- _RECORDED DATA_

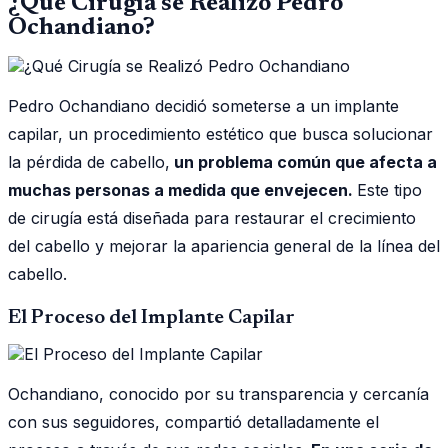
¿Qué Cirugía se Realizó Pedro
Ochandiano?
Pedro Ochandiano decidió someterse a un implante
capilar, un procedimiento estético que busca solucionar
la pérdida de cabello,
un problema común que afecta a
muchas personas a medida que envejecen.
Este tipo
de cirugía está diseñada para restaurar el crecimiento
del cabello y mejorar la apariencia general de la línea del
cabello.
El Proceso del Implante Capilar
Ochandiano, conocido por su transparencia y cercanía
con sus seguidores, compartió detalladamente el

--

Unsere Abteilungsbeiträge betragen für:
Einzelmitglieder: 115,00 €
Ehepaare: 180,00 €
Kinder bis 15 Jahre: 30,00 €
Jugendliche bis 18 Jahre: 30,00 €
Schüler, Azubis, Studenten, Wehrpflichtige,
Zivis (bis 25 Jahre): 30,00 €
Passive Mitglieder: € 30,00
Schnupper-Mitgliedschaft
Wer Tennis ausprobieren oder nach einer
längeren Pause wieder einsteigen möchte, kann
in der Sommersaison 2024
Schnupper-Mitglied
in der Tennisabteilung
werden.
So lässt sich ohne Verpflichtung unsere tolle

- _WHAT TO PRODUCE_
What are the lines above, starting at the one with "la pérdida de" and ending at the one with "con sus seguidores, compartió"? Give them again exactly, and only them.

- _RESPONSE AREA_
la pérdida de cabello,
un problema común que afecta a
muchas personas a medida que envejecen.
Este tipo
de cirugía está diseñada para restaurar el crecimiento
del cabello y mejorar la apariencia general de la línea del
cabello.
El Proceso del Implante Capilar
Ochandiano, conocido por su transparencia y cercanía
con sus seguidores, compartió detalladamente el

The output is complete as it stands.